At an early stage an opaque spot is seen in the middle of the clear germinative area, and this also passes from a circular to an oval shape. At first this shield-shaped marking is very delicate and barely perceptible; but it soon becomes clearer, and now stands out as an oval shield, surrounded by two rings or areas (Fig. 117). The inner and brighter ring is the remainder of the pellucid area, and the dark outer ring the remainder of the opaque area; the opaque shield-like spot itself is the first rudiment of the dorsal part of the embryo. We give it briefly the name of embryonic shield or dorsal shield. In most works this embryonic shield is described as “the first rudiment or trace of the embryo,” or “primitive embryo.” But this is wrong, though it rests on the authority of Baer and Bischoff.

Fig. 119—Median longitudinal section of the gastrula of four vertebrates. (From Rabl.) A discogastrula of a shark (Pristiurus). B amphigastrula of a sturgeon (Accipenser). C amphigastrula of an amphibium (Triton). D epigastrula of an amniote (diagram). a ventral, b dorsal lip of the primitive mouth.

As a matter of fact, we already have the embryo in the stem-cell, the gastrula, and all the subsequent stages. The embryonic shield is simply the first rudiment of the dorsal part, which is the earliest to develop. As the older names of “embryonic rudiment” and “germinative area” are used in many different senses—and this has led to a fatal confusion in embryonic literature—we must explain very clearly the real significance of these important embryonic parts of the amniote. It will be useful to do so in a series of formal principles:—

1. The so-called ”first trace of the embryo” in the amniotes, or the embryonic shield, in the centre of the pellucid area, consists merely of an early differentiation and formation of the middle dorsal parts.

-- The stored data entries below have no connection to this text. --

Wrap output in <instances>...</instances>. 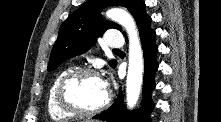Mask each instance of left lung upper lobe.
<instances>
[{
    "label": "left lung upper lobe",
    "mask_w": 221,
    "mask_h": 122,
    "mask_svg": "<svg viewBox=\"0 0 221 122\" xmlns=\"http://www.w3.org/2000/svg\"><path fill=\"white\" fill-rule=\"evenodd\" d=\"M138 0H89L70 15L61 25L52 48L48 71L55 70L67 59L86 52L107 29L122 30L121 26L103 20L100 12L107 6H123L132 13ZM116 60L110 61L116 66Z\"/></svg>",
    "instance_id": "5c2ea615"
}]
</instances>
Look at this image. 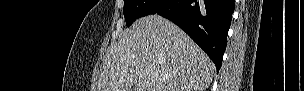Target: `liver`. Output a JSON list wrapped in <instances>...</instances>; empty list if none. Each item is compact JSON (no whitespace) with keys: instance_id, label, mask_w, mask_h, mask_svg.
I'll return each instance as SVG.
<instances>
[{"instance_id":"liver-1","label":"liver","mask_w":304,"mask_h":91,"mask_svg":"<svg viewBox=\"0 0 304 91\" xmlns=\"http://www.w3.org/2000/svg\"><path fill=\"white\" fill-rule=\"evenodd\" d=\"M214 72L183 30L155 14L137 20L107 50L97 91H205Z\"/></svg>"}]
</instances>
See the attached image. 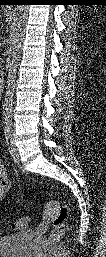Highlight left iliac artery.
Listing matches in <instances>:
<instances>
[{
	"mask_svg": "<svg viewBox=\"0 0 106 257\" xmlns=\"http://www.w3.org/2000/svg\"><path fill=\"white\" fill-rule=\"evenodd\" d=\"M12 137V131L10 128L6 129V138L7 140L10 139Z\"/></svg>",
	"mask_w": 106,
	"mask_h": 257,
	"instance_id": "obj_1",
	"label": "left iliac artery"
}]
</instances>
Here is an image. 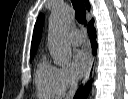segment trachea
Returning <instances> with one entry per match:
<instances>
[{
	"mask_svg": "<svg viewBox=\"0 0 128 99\" xmlns=\"http://www.w3.org/2000/svg\"><path fill=\"white\" fill-rule=\"evenodd\" d=\"M75 10L76 20L80 24H87L86 9L83 0H71Z\"/></svg>",
	"mask_w": 128,
	"mask_h": 99,
	"instance_id": "trachea-1",
	"label": "trachea"
}]
</instances>
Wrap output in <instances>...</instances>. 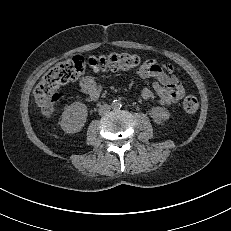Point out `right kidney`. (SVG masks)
Returning a JSON list of instances; mask_svg holds the SVG:
<instances>
[{
    "instance_id": "right-kidney-1",
    "label": "right kidney",
    "mask_w": 231,
    "mask_h": 231,
    "mask_svg": "<svg viewBox=\"0 0 231 231\" xmlns=\"http://www.w3.org/2000/svg\"><path fill=\"white\" fill-rule=\"evenodd\" d=\"M87 115V106L81 102H74L62 113L60 127L67 134L80 132L86 123Z\"/></svg>"
}]
</instances>
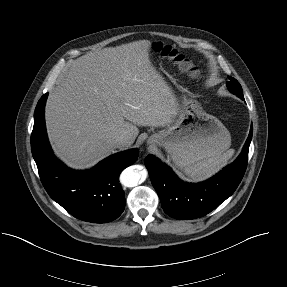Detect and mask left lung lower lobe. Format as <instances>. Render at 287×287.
Returning <instances> with one entry per match:
<instances>
[{
    "instance_id": "obj_1",
    "label": "left lung lower lobe",
    "mask_w": 287,
    "mask_h": 287,
    "mask_svg": "<svg viewBox=\"0 0 287 287\" xmlns=\"http://www.w3.org/2000/svg\"><path fill=\"white\" fill-rule=\"evenodd\" d=\"M244 100V97L241 98ZM253 127L239 157L211 179L202 183H185L155 156L148 155L145 165L166 214L175 219L202 217L228 197L238 187L246 170Z\"/></svg>"
}]
</instances>
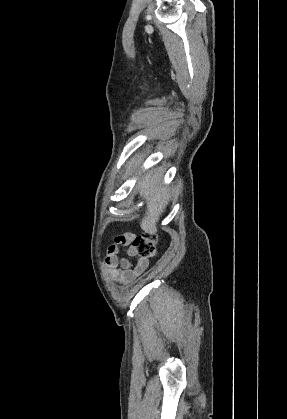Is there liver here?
I'll use <instances>...</instances> for the list:
<instances>
[{"label": "liver", "mask_w": 287, "mask_h": 419, "mask_svg": "<svg viewBox=\"0 0 287 419\" xmlns=\"http://www.w3.org/2000/svg\"><path fill=\"white\" fill-rule=\"evenodd\" d=\"M140 164L141 159L134 162L133 168L129 167L128 172L132 174ZM162 176V172L149 171L141 177L136 186L139 196L146 201V213L140 227L150 235L157 233L156 223L171 199L169 189L162 186Z\"/></svg>", "instance_id": "6515ba94"}]
</instances>
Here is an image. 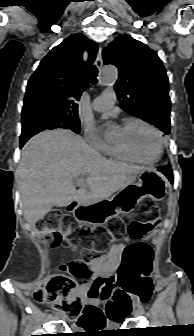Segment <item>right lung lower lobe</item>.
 <instances>
[{
    "instance_id": "obj_1",
    "label": "right lung lower lobe",
    "mask_w": 194,
    "mask_h": 336,
    "mask_svg": "<svg viewBox=\"0 0 194 336\" xmlns=\"http://www.w3.org/2000/svg\"><path fill=\"white\" fill-rule=\"evenodd\" d=\"M26 142V141H25ZM25 142H21L20 143V148H22V146L25 144Z\"/></svg>"
}]
</instances>
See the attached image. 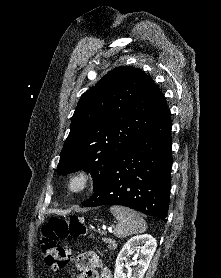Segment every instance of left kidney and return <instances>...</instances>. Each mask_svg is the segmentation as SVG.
<instances>
[{
	"label": "left kidney",
	"mask_w": 221,
	"mask_h": 278,
	"mask_svg": "<svg viewBox=\"0 0 221 278\" xmlns=\"http://www.w3.org/2000/svg\"><path fill=\"white\" fill-rule=\"evenodd\" d=\"M156 247V239L148 234L137 235L129 239L121 249L116 259L114 278H143ZM139 250L140 260L132 262V264L136 266L135 270H128L126 275L123 272V267L128 265L125 264L126 257Z\"/></svg>",
	"instance_id": "left-kidney-1"
}]
</instances>
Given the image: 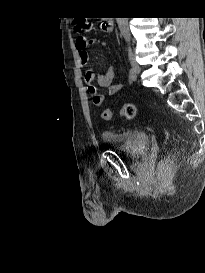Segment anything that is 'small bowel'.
<instances>
[{
  "label": "small bowel",
  "mask_w": 205,
  "mask_h": 273,
  "mask_svg": "<svg viewBox=\"0 0 205 273\" xmlns=\"http://www.w3.org/2000/svg\"><path fill=\"white\" fill-rule=\"evenodd\" d=\"M95 43L96 39L94 38L89 39L84 36H79L76 38L75 46L82 65L86 64L89 60V52L87 47ZM114 77L115 70L113 66H109L103 74L99 75H96L90 70L84 73V81L88 84V91L92 96V102L94 105L100 106L105 101V95L98 91L97 87L94 85L95 82L99 87L106 88L107 94L110 96L117 94L121 90V84L114 83Z\"/></svg>",
  "instance_id": "c3829d8e"
}]
</instances>
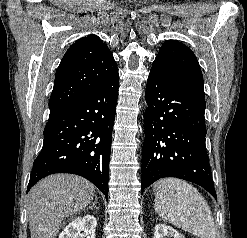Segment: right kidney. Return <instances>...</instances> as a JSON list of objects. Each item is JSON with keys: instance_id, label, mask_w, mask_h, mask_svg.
Returning <instances> with one entry per match:
<instances>
[{"instance_id": "ca27d5eb", "label": "right kidney", "mask_w": 247, "mask_h": 238, "mask_svg": "<svg viewBox=\"0 0 247 238\" xmlns=\"http://www.w3.org/2000/svg\"><path fill=\"white\" fill-rule=\"evenodd\" d=\"M96 226L97 219L93 215H85L83 218L78 217L64 228L59 238H77L80 231H84L90 238H95Z\"/></svg>"}]
</instances>
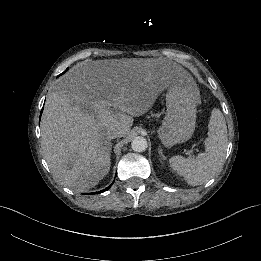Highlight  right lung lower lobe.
<instances>
[{"mask_svg":"<svg viewBox=\"0 0 261 261\" xmlns=\"http://www.w3.org/2000/svg\"><path fill=\"white\" fill-rule=\"evenodd\" d=\"M42 111H43V108H42V110H41V113H42ZM40 117H41V115H40ZM113 184V183H112ZM111 184V185H112ZM111 185L109 186V187H107V188H105L104 190H102V191H100V192H97V194L98 193H102V192H104V191H107L110 187H111ZM87 194H94V193H87Z\"/></svg>","mask_w":261,"mask_h":261,"instance_id":"98d812e1","label":"right lung lower lobe"}]
</instances>
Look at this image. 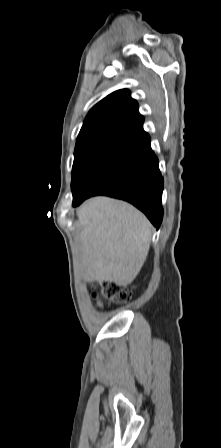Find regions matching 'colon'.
Listing matches in <instances>:
<instances>
[{
    "label": "colon",
    "mask_w": 221,
    "mask_h": 448,
    "mask_svg": "<svg viewBox=\"0 0 221 448\" xmlns=\"http://www.w3.org/2000/svg\"><path fill=\"white\" fill-rule=\"evenodd\" d=\"M131 290L123 285L113 282H104L100 285L95 297L110 303H125L131 299Z\"/></svg>",
    "instance_id": "5ec220e1"
}]
</instances>
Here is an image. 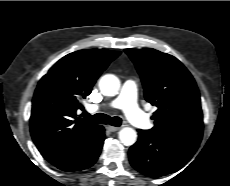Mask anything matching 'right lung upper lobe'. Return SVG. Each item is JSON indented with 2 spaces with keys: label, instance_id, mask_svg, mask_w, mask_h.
I'll list each match as a JSON object with an SVG mask.
<instances>
[{
  "label": "right lung upper lobe",
  "instance_id": "obj_1",
  "mask_svg": "<svg viewBox=\"0 0 230 186\" xmlns=\"http://www.w3.org/2000/svg\"><path fill=\"white\" fill-rule=\"evenodd\" d=\"M120 55L106 49L80 50L56 62L35 90L30 131L43 157L59 165L72 157L101 127L76 117L81 99Z\"/></svg>",
  "mask_w": 230,
  "mask_h": 186
}]
</instances>
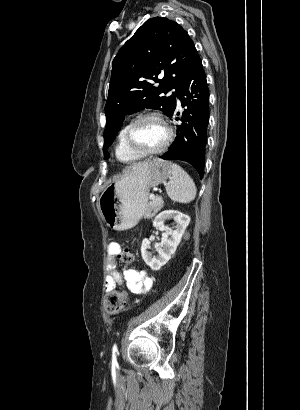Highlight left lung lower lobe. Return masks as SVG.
I'll list each match as a JSON object with an SVG mask.
<instances>
[{
  "mask_svg": "<svg viewBox=\"0 0 300 410\" xmlns=\"http://www.w3.org/2000/svg\"><path fill=\"white\" fill-rule=\"evenodd\" d=\"M176 97L185 110L179 118L180 113L175 111V103L171 118L176 121L181 119L182 125L177 126L178 136L160 158L186 161L193 165L202 178L209 123V89L199 55L195 57L190 70L179 85Z\"/></svg>",
  "mask_w": 300,
  "mask_h": 410,
  "instance_id": "obj_1",
  "label": "left lung lower lobe"
}]
</instances>
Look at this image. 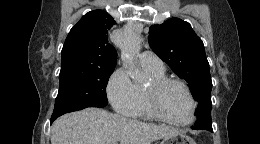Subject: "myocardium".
Here are the masks:
<instances>
[{"label":"myocardium","mask_w":260,"mask_h":144,"mask_svg":"<svg viewBox=\"0 0 260 144\" xmlns=\"http://www.w3.org/2000/svg\"><path fill=\"white\" fill-rule=\"evenodd\" d=\"M180 86L187 94V96L190 99L191 102V117L188 121L186 122H177L174 121L170 118H168L161 106H160V99L164 93V91L171 87V86ZM146 100H147V104L148 107L150 109V112L152 113V115L159 119L160 121H163L165 123L174 125V126H179V127H184V126H188L190 124L193 123L194 119H195V114H196V109H197V102L190 90V88L188 87V85L178 79H173V78H162V79H155L152 80L150 82V84L148 85V87L146 88Z\"/></svg>","instance_id":"1"}]
</instances>
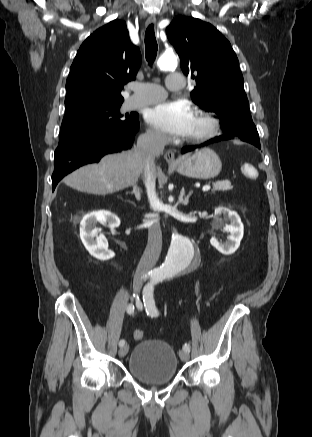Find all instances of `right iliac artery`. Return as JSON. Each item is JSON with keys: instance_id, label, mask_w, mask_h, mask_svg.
I'll use <instances>...</instances> for the list:
<instances>
[{"instance_id": "obj_1", "label": "right iliac artery", "mask_w": 312, "mask_h": 437, "mask_svg": "<svg viewBox=\"0 0 312 437\" xmlns=\"http://www.w3.org/2000/svg\"><path fill=\"white\" fill-rule=\"evenodd\" d=\"M150 276H151L150 274H145V275L143 276V279L146 280V279H148ZM134 297H135V294H134ZM136 306H137V308L140 309V310L143 308L142 302L140 301L138 295L136 296ZM127 313H128V314H133V313H134V305H133V304H129V305H128V307H127ZM124 344H125V341H124V340H121V341L119 342V345H120V346H123Z\"/></svg>"}]
</instances>
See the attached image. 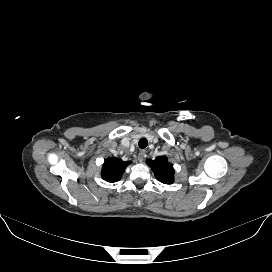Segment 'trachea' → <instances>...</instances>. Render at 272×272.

2. Hence the best name for it is ”the dorsal shield,” as I proposed long ago.

3. The germinative area, in which the first embryonic blood-vessels appear at an early stage, is not opposed as an external area to the ”embryo proper,” but is a part of it.

4. In the same way, the yelk-sac or the umbilical vesicle is not a foreign external appendage of the embryo, but an outlying part of its primitive gut.

5. The dorsal shield gradually separates from the germinative area and the yelk-sac, its edges growing downwards and folding together to form ventral plates.